**What is expected**:
The records follow. Filter them to the lines that hold "signal".

[Records from a data collection]
[Start of Attachment]

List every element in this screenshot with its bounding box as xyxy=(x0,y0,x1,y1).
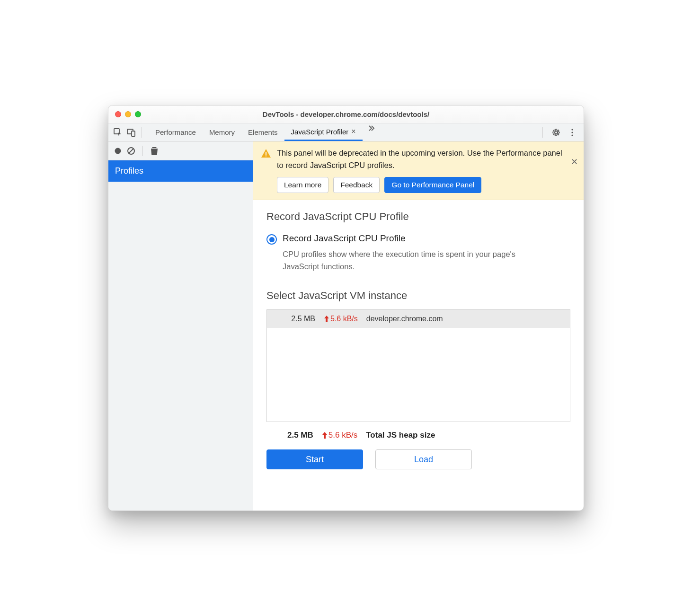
inspect-element-icon[interactable] xyxy=(113,128,123,137)
record-heading: Record JavaScript CPU Profile xyxy=(266,211,570,223)
radio-selected-icon[interactable] xyxy=(266,234,277,245)
feedback-button[interactable]: Feedback xyxy=(333,177,380,193)
more-tabs-icon[interactable] xyxy=(366,123,376,133)
kebab-menu-icon[interactable] xyxy=(568,128,577,137)
profile-option-description: CPU profiles show where the execution ti… xyxy=(283,248,538,273)
learn-more-button[interactable]: Learn more xyxy=(277,177,328,193)
tab-label: Memory xyxy=(209,128,235,136)
titlebar: DevTools - developer.chrome.com/docs/dev… xyxy=(108,106,584,123)
profile-config: Record JavaScript CPU Profile Record Jav… xyxy=(253,200,584,480)
window-controls xyxy=(115,111,141,117)
tab-label: Elements xyxy=(248,128,278,136)
total-heap-rate: 5.6 kB/s xyxy=(322,431,357,440)
start-button[interactable]: Start xyxy=(266,449,363,469)
settings-gear-icon[interactable] xyxy=(551,128,561,137)
device-toolbar-icon[interactable] xyxy=(126,128,136,137)
tab-javascript-profiler[interactable]: JavaScript Profiler × xyxy=(284,123,363,141)
svg-rect-2 xyxy=(132,131,135,136)
svg-rect-8 xyxy=(266,152,266,155)
deprecation-banner: This panel will be deprecated in the upc… xyxy=(253,141,584,200)
delete-trash-icon[interactable] xyxy=(150,146,159,156)
total-label: Total JS heap size xyxy=(366,431,435,440)
go-to-performance-panel-button[interactable]: Go to Performance Panel xyxy=(384,177,481,193)
svg-point-6 xyxy=(115,148,121,154)
tab-performance[interactable]: Performance xyxy=(149,123,203,141)
tab-memory[interactable]: Memory xyxy=(203,123,241,141)
minimize-window-button[interactable] xyxy=(125,111,131,117)
vm-instance-list: 2.5 MB 5.6 kB/s developer.chrome.com xyxy=(266,309,570,422)
svg-point-3 xyxy=(571,129,573,130)
warning-triangle-icon xyxy=(261,148,271,193)
record-icon[interactable] xyxy=(113,146,123,156)
sidebar-item-label: Profiles xyxy=(115,166,143,176)
separator xyxy=(142,127,142,138)
arrow-up-icon xyxy=(322,432,328,439)
vm-totals: 2.5 MB 5.6 kB/s Total JS heap size xyxy=(266,422,570,449)
vm-host: developer.chrome.com xyxy=(366,315,443,323)
banner-message: This panel will be deprecated in the upc… xyxy=(277,147,565,171)
clear-icon[interactable] xyxy=(126,146,136,156)
svg-point-5 xyxy=(571,134,573,136)
svg-point-4 xyxy=(571,132,573,133)
profiles-sidebar: Profiles xyxy=(108,141,253,510)
vm-heap-rate: 5.6 kB/s xyxy=(324,315,358,323)
main-panel: This panel will be deprecated in the upc… xyxy=(253,141,584,510)
sidebar-item-profiles[interactable]: Profiles xyxy=(108,160,253,182)
total-heap-size: 2.5 MB xyxy=(287,431,313,440)
profile-type-option[interactable]: Record JavaScript CPU Profile xyxy=(266,233,570,245)
separator xyxy=(542,127,543,138)
vm-heading: Select JavaScript VM instance xyxy=(266,290,570,302)
svg-rect-9 xyxy=(266,156,266,157)
arrow-up-icon xyxy=(324,316,329,322)
sidebar-toolbar xyxy=(108,141,253,160)
action-buttons: Start Load xyxy=(266,449,570,469)
devtools-window: DevTools - developer.chrome.com/docs/dev… xyxy=(108,105,584,511)
devtools-tabbar: Performance Memory Elements JavaScript P… xyxy=(108,123,584,141)
tab-label: JavaScript Profiler xyxy=(291,128,349,136)
vm-heap-size: 2.5 MB xyxy=(273,315,315,323)
maximize-window-button[interactable] xyxy=(135,111,141,117)
tab-label: Performance xyxy=(155,128,196,136)
profile-option-label: Record JavaScript CPU Profile xyxy=(283,233,406,244)
panel-body: Profiles This panel will be deprecated i… xyxy=(108,141,584,510)
close-tab-icon[interactable]: × xyxy=(351,127,355,136)
separator xyxy=(142,146,143,156)
vm-instance-row[interactable]: 2.5 MB 5.6 kB/s developer.chrome.com xyxy=(267,310,570,328)
tab-elements[interactable]: Elements xyxy=(241,123,284,141)
close-banner-icon[interactable]: ✕ xyxy=(571,157,578,167)
close-window-button[interactable] xyxy=(115,111,121,117)
window-title: DevTools - developer.chrome.com/docs/dev… xyxy=(263,110,429,118)
load-button[interactable]: Load xyxy=(375,449,472,469)
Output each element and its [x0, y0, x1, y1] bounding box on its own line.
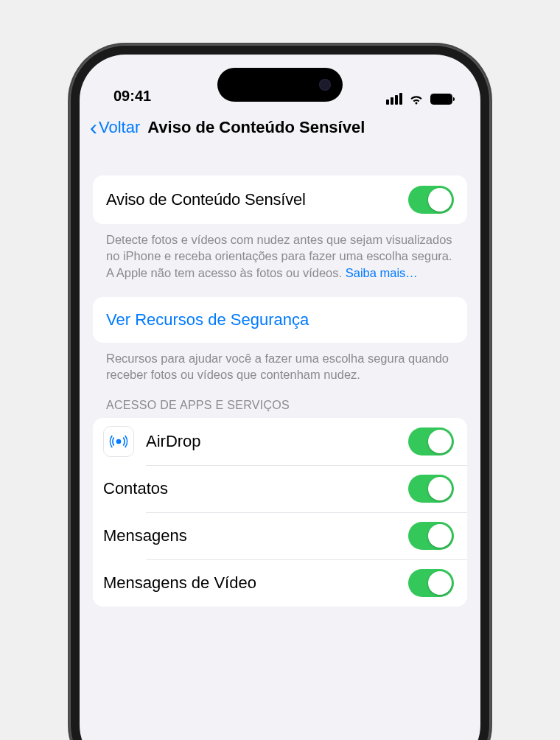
app-label: Mensagens — [103, 526, 396, 545]
sensitive-content-warning-toggle[interactable] — [408, 186, 454, 214]
cellular-signal-icon — [386, 93, 402, 105]
front-camera — [319, 79, 331, 91]
app-label: Contatos — [103, 479, 396, 498]
app-row-airdrop: AirDrop — [93, 418, 467, 465]
page-title: Aviso de Conteúdo Sensível — [147, 118, 470, 137]
wifi-icon — [408, 93, 424, 105]
app-row-messages: Mensagens — [93, 512, 467, 559]
status-time: 09:41 — [113, 88, 151, 105]
safety-footer-text: Recursos para ajudar você a fazer uma es… — [93, 343, 467, 383]
app-label: Mensagens de Vídeo — [103, 573, 396, 593]
apps-section-header: ACESSO DE APPS E SERVIÇOS — [93, 399, 467, 418]
battery-icon — [430, 94, 452, 105]
chevron-left-icon: ‹ — [90, 116, 97, 139]
sensitive-content-warning-row: Aviso de Conteúdo Sensível — [93, 175, 467, 224]
back-button[interactable]: ‹ Voltar — [90, 116, 140, 139]
back-label: Voltar — [99, 118, 140, 137]
phone-frame: 09:41 ‹ Voltar Aviso de Conteúdo Sensíve… — [69, 44, 491, 740]
learn-more-link[interactable]: Saiba mais… — [346, 266, 418, 279]
main-footer-text: Detecte fotos e vídeos com nudez antes q… — [93, 224, 467, 281]
navigation-bar: ‹ Voltar Aviso de Conteúdo Sensível — [80, 109, 480, 149]
video-messages-toggle[interactable] — [408, 569, 454, 597]
dynamic-island — [217, 68, 343, 102]
contacts-toggle[interactable] — [408, 475, 454, 503]
app-row-video-messages: Mensagens de Vídeo — [93, 559, 467, 607]
messages-toggle[interactable] — [408, 522, 454, 550]
screen: 09:41 ‹ Voltar Aviso de Conteúdo Sensíve… — [80, 55, 480, 740]
svg-point-0 — [116, 439, 122, 444]
sensitive-content-warning-label: Aviso de Conteúdo Sensível — [106, 190, 408, 209]
airdrop-icon — [103, 426, 134, 457]
view-safety-resources-button[interactable]: Ver Recursos de Segurança — [93, 297, 467, 343]
app-row-contacts: Contatos — [93, 465, 467, 512]
app-label: AirDrop — [146, 432, 396, 451]
airdrop-toggle[interactable] — [408, 427, 454, 455]
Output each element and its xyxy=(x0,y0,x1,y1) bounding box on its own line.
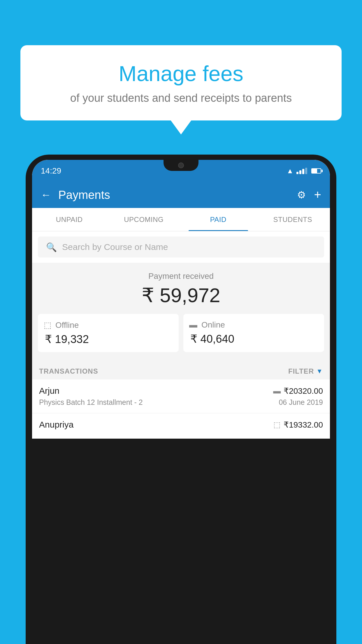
payment-summary: Payment received ₹ 59,972 ⬚ Offline ₹ 19… xyxy=(32,263,330,361)
phone-time: 14:29 xyxy=(41,166,61,176)
battery-icon xyxy=(311,168,321,174)
transaction-amount: ₹20320.00 xyxy=(284,386,323,396)
wifi-icon: ▲ xyxy=(287,167,294,175)
filter-text: FILTER xyxy=(288,367,314,375)
offline-icon: ⬚ xyxy=(44,320,51,330)
online-amount: ₹ 40,640 xyxy=(189,332,318,345)
app-bar-title: Payments xyxy=(58,188,297,202)
speech-bubble-container: Manage fees of your students and send re… xyxy=(20,45,342,120)
tab-paid[interactable]: PAID xyxy=(181,208,256,231)
transactions-header: TRANSACTIONS FILTER ▼ xyxy=(32,361,330,379)
phone-camera xyxy=(178,162,184,168)
transaction-name: Arjun xyxy=(39,386,59,396)
speech-bubble-subtitle: of your students and send receipts to pa… xyxy=(38,92,324,104)
transaction-name: Anupriya xyxy=(39,420,73,430)
offline-amount: ₹ 19,332 xyxy=(44,333,173,346)
phone-frame: 14:29 ▲ ← xyxy=(26,155,336,644)
status-bar: 14:29 ▲ xyxy=(32,160,330,182)
transactions-label: TRANSACTIONS xyxy=(39,367,98,375)
transaction-amount: ₹19332.00 xyxy=(284,420,323,430)
search-icon: 🔍 xyxy=(46,242,57,252)
transaction-amount-wrap: ▬ ₹20320.00 xyxy=(273,386,323,396)
tab-unpaid[interactable]: UNPAID xyxy=(32,208,107,231)
transaction-course: Physics Batch 12 Installment - 2 xyxy=(39,398,143,407)
status-icons: ▲ xyxy=(287,167,321,175)
online-payment-card: ▬ Online ₹ 40,640 xyxy=(183,314,324,352)
payment-type-icon-online: ▬ xyxy=(273,386,281,396)
offline-payment-card: ⬚ Offline ₹ 19,332 xyxy=(38,314,179,352)
signal-bars-icon xyxy=(296,168,307,174)
payment-received-label: Payment received xyxy=(38,272,324,281)
search-container: 🔍 Search by Course or Name xyxy=(32,231,330,263)
settings-icon[interactable]: ⚙ xyxy=(297,189,306,201)
transaction-date: 06 June 2019 xyxy=(279,398,323,407)
phone-inner: 14:29 ▲ ← xyxy=(32,160,330,439)
phone-notch xyxy=(164,160,198,171)
add-icon[interactable]: + xyxy=(314,188,321,202)
transaction-item[interactable]: Arjun ▬ ₹20320.00 Physics Batch 12 Insta… xyxy=(32,379,330,413)
transaction-list: Arjun ▬ ₹20320.00 Physics Batch 12 Insta… xyxy=(32,379,330,439)
payment-type-icon-offline: ⬚ xyxy=(273,420,281,429)
app-bar: ← Payments ⚙ + xyxy=(32,182,330,208)
tab-students[interactable]: STUDENTS xyxy=(256,208,330,231)
transaction-amount-wrap: ⬚ ₹19332.00 xyxy=(273,420,323,430)
payment-total-amount: ₹ 59,972 xyxy=(38,284,324,307)
speech-bubble-title: Manage fees xyxy=(38,61,324,86)
filter-icon: ▼ xyxy=(316,368,323,375)
search-placeholder: Search by Course or Name xyxy=(62,242,168,252)
speech-bubble: Manage fees of your students and send re… xyxy=(20,45,342,120)
filter-button[interactable]: FILTER ▼ xyxy=(288,367,323,375)
tabs-bar: UNPAID UPCOMING PAID STUDENTS xyxy=(32,208,330,231)
tab-upcoming[interactable]: UPCOMING xyxy=(107,208,181,231)
offline-label: Offline xyxy=(55,321,79,330)
back-button[interactable]: ← xyxy=(41,189,51,201)
search-bar[interactable]: 🔍 Search by Course or Name xyxy=(38,237,324,258)
payment-cards: ⬚ Offline ₹ 19,332 ▬ Online ₹ 40,640 xyxy=(38,314,324,352)
online-label: Online xyxy=(201,320,225,330)
app-bar-actions: ⚙ + xyxy=(297,188,321,202)
online-icon: ▬ xyxy=(189,320,197,330)
transaction-item[interactable]: Anupriya ⬚ ₹19332.00 xyxy=(32,413,330,439)
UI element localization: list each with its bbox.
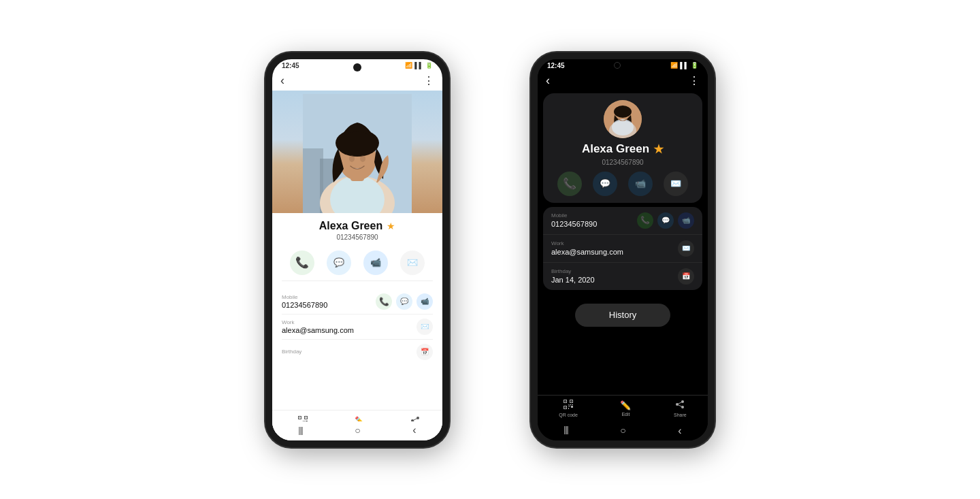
dark-status-bar: 12:45 📶 ▌▌ 🔋 [538, 59, 708, 71]
volume-up-dark [531, 168, 532, 189]
signal-icon: ▌▌ [414, 62, 423, 69]
dark-birthday-cal[interactable]: 📅 [678, 268, 694, 285]
phone-light: 12:45 📶 ▌▌ 🔋 ‹ ⋮ [265, 52, 449, 447]
dark-video-btn[interactable]: 📹 [628, 172, 653, 196]
video-button[interactable]: 📹 [363, 251, 388, 275]
dark-mobile-actions: 📞 💬 📹 [637, 212, 694, 229]
favorite-star[interactable]: ★ [387, 221, 395, 231]
power-button-dark [531, 120, 532, 155]
dark-name: Alexa Green [582, 142, 649, 156]
mobile-value: 01234567890 [282, 301, 376, 309]
avatar-image [604, 100, 642, 138]
contact-avatar [604, 100, 642, 138]
svg-point-35 [612, 119, 634, 135]
dark-recents-btn[interactable]: ||| [564, 425, 568, 437]
dark-contact-name-row: Alexa Green ★ [553, 142, 693, 157]
dark-qr-icon [564, 400, 573, 411]
status-icons: 📶 ▌▌ 🔋 [405, 62, 433, 69]
dark-birthday-info: Birthday Jan 14, 2020 [551, 268, 595, 284]
dark-top-nav: ‹ ⋮ [538, 71, 708, 91]
mobile-video-icon[interactable]: 📹 [416, 293, 433, 310]
dark-edit-item[interactable]: ✏️ Edit [620, 400, 631, 417]
dark-status-time: 12:45 [547, 62, 565, 69]
dark-birthday-value: Jan 14, 2020 [551, 276, 595, 284]
message-button[interactable]: 💬 [327, 251, 351, 275]
mobile-label: Mobile [282, 294, 376, 300]
dark-work-label: Work [551, 240, 623, 246]
back-sys-button[interactable]: ‹ [412, 424, 416, 436]
dark-status-icons: 📶 ▌▌ 🔋 [670, 62, 698, 69]
work-email-icon[interactable]: ✉️ [416, 319, 433, 335]
contact-photo [272, 91, 442, 213]
birthday-detail-row: Birthday 📅 [282, 340, 433, 364]
dark-back-sys-btn[interactable]: ‹ [678, 425, 681, 437]
dark-share-item[interactable]: Share [674, 400, 687, 417]
dark-star[interactable]: ★ [653, 142, 664, 157]
mobile-msg-icon[interactable]: 💬 [396, 293, 412, 310]
svg-rect-44 [565, 407, 566, 408]
battery-icon: 🔋 [425, 62, 433, 69]
recents-button[interactable]: ||| [298, 425, 302, 435]
dark-battery-icon: 🔋 [691, 62, 698, 69]
svg-rect-15 [306, 417, 306, 418]
dark-edit-label: Edit [621, 412, 630, 417]
birthday-actions: 📅 [416, 344, 433, 360]
svg-rect-49 [571, 406, 573, 408]
dark-msg-btn[interactable]: 💬 [593, 172, 617, 196]
volume-down-dark [531, 195, 532, 216]
email-button[interactable]: ✉️ [400, 251, 425, 275]
history-button[interactable]: History [575, 304, 670, 327]
dark-mobile-call[interactable]: 📞 [637, 212, 653, 229]
svg-point-7 [336, 129, 379, 157]
contact-details: Mobile 01234567890 📞 💬 📹 Work alexa@sams… [272, 285, 442, 368]
svg-point-9 [360, 155, 365, 162]
svg-rect-47 [572, 404, 573, 405]
dark-camera-dot [614, 62, 621, 69]
work-detail-row: Work alexa@samsung.com ✉️ [282, 315, 433, 340]
dark-mobile-value: 01234567890 [551, 220, 597, 228]
dark-birthday-actions: 📅 [678, 268, 694, 285]
mobile-call-icon[interactable]: 📞 [376, 293, 392, 310]
dark-qr-item[interactable]: QR code [559, 400, 578, 417]
dark-qr-label: QR code [559, 413, 578, 417]
work-value: alexa@samsung.com [282, 326, 416, 334]
power-button [265, 120, 267, 155]
dark-work-email[interactable]: ✉️ [678, 240, 694, 257]
camera-notch [353, 63, 361, 71]
svg-line-55 [677, 404, 683, 407]
volume-right-dark [713, 127, 715, 146]
volume-down-button [265, 195, 267, 216]
phone-dark: 12:45 📶 ▌▌ 🔋 ‹ ⋮ [531, 52, 715, 447]
work-info: Work alexa@samsung.com [282, 319, 416, 334]
dark-signal-icon: ▌▌ [680, 62, 689, 69]
birthday-cal-icon[interactable]: 📅 [416, 344, 433, 360]
contact-name: Alexa Green [319, 220, 382, 232]
dark-more-options[interactable]: ⋮ [689, 74, 700, 87]
call-button[interactable]: 📞 [290, 251, 314, 275]
work-label: Work [282, 319, 416, 325]
dark-share-icon [675, 400, 685, 411]
svg-line-29 [412, 418, 418, 421]
history-label: History [609, 310, 636, 320]
dark-call-btn[interactable]: 📞 [557, 172, 582, 196]
mobile-detail-row: Mobile 01234567890 📞 💬 📹 [282, 289, 433, 315]
dark-back-button[interactable]: ‹ [546, 74, 550, 88]
dark-email-btn[interactable]: ✉️ [664, 172, 688, 196]
dark-mobile-label: Mobile [551, 212, 597, 219]
home-button[interactable]: ○ [355, 425, 360, 436]
dark-share-label: Share [674, 413, 687, 417]
svg-rect-50 [568, 408, 569, 409]
dark-home-btn[interactable]: ○ [620, 425, 625, 437]
back-button[interactable]: ‹ [280, 74, 284, 88]
dark-mobile-video[interactable]: 📹 [678, 212, 694, 229]
svg-rect-12 [299, 417, 300, 418]
dark-edit-icon: ✏️ [620, 400, 631, 411]
more-options-button[interactable]: ⋮ [423, 74, 434, 87]
dark-mobile-msg[interactable]: 💬 [657, 212, 674, 229]
svg-point-33 [614, 106, 632, 118]
svg-rect-45 [568, 404, 569, 405]
svg-rect-46 [570, 404, 571, 405]
svg-line-54 [677, 402, 683, 404]
dark-work-actions: ✉️ [678, 240, 694, 257]
dark-main-phone: 01234567890 [553, 159, 693, 166]
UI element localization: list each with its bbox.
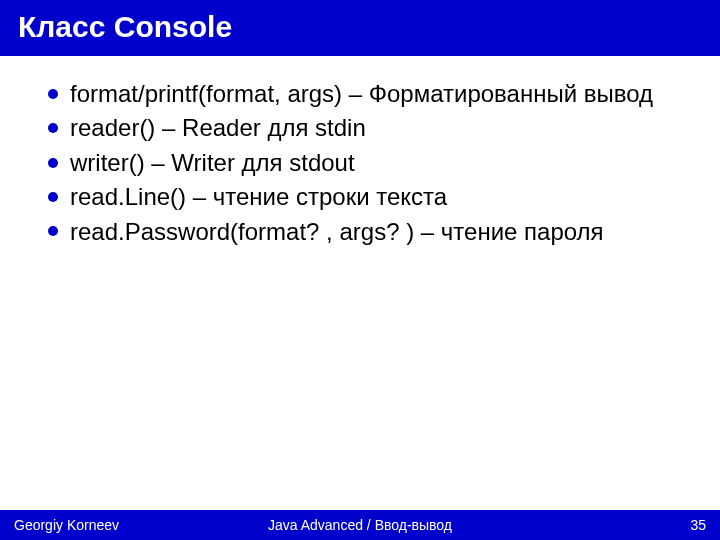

[End of Attachment]

**Written reply**:
cellular-signal-icon — [386, 93, 402, 105]
signal-bars-icon xyxy=(296,168,307,174)
signal-icon: ▌▌ [414, 62, 423, 69]
dark-signal-icon: ▌▌ [680, 62, 689, 69]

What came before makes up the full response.